Radius Server Dead Timer Not Working As Expected In The Switch
Radius server dead timer is applied when the server goes offline /not reachable. In such scenarios you have multiple options that can be configured in the switch to over come clients getting unauthenticated and getting blocked by AAA.
Some of them include having critical VLAN and critical user role configured or having authorized access granted when radius server is not reachable.
When the second option is applied the clients are authenticated for 60mins(default radius server dead timer) and no radius packets will be forwarded to the server as it would be marked dead for 60mins or radius dead timer.
In the below scenario with windows 7 client the switch tries to reach the server before the dead timer expires.
Port access configuration-
aaa authentication port-access eap-radius server-group "ISE_access" authorized
aaa server-group radius "ISE_access" host 220.127.116.11
Radius server is made unreachable by adding a blackhole route/ adding a non-existent server, this will make the clients get authorized access.
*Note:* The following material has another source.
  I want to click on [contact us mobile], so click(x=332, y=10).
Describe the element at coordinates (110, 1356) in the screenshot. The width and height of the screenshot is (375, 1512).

Now since the radius server is dead, the dead timer is applied
Deadtime (minutes) : 60
Timeout (seconds) : 3
Retransmit Attempts : 1
Global Encryption Key :
Dynamic Authorization UDP Port : 3799
Source IP Selection : 10.33.16.35
Source IPv6 Selection : Outgoing Interface
Auth Acct DM/ Time |
Server IP Addr Port Port CoA Window | Encryption Key
--------------- ---- ---- --- ------ + --------------------------------
10.53.159.176 1645 1646 No 300 | 1qazxsw23edc
18.104.22.168 1812 1813 No 300 | MDLZ@Radius!
Switch would consider the server dead for 60mins and should not try to reach it in that interval. But here the switch tries to reach the server every 20-25secs and re-applying the authorized access to the client causing client traffic interruption.
W 12/06/19 10:40:44 00989 auth: AUTHORIZED Access granted for access method
I 12/06/19 10:40:44 00421 radius: Can't reach RADIUS server 22.214.171.124
E 12/06/19 10:40:41 02648 srcip: RADIUS - failure to send out pkt
E 12/06/19 10:40:39 02648 srcip: RADIUS - failure to send out pkt
I 12/06/19 10:40:28 00179 mgr: SME TELNET from 10.87.56.68 - MANAGER Mode
I 12/06/19 10:40:28 04243 mgr: User uje8175 : Moved to manager mode for the
TELNET session from IP address 10.87.56.68
W 12/06/19 10:40:21 00989 auth: AUTHORIZED Access granted for access method
I 12/06/19 10:40:21 00421 radius: Can't reach RADIUS server 126.96.36.199
E 12/06/19 10:40:18 02648 srcip: RADIUS - failure to send out pkt
E 12/06/19 10:40:15 02648 srcip: RADIUS - failure to send out pkt
W 12/06/19 10:39:57 00989 auth: AUTHORIZED Access granted for access method
After the dead timer expires, the switch is expected to try to reach the RADIUS server again to initiate a new session for the respective client.
Here we tried with Windows-7 client and 2915 switch. We made radius server as not reachable and client is authorized since it has been configured. During this time, switch is sending the success message to the client. But Windows-7 client is ignoring it. So that every 30 seconds, client is sending EAPOL packets within the dead timer interval which is causing the logs message related to authorization in the switch.
Verified the same behavior with UBUNTU, Centos clients it was working fine. Make sure you collect the pcap from the client end as Windows machines are chatty and could be sending multiple EAPOL packets causing the authentication to occur again before the dead timer expires.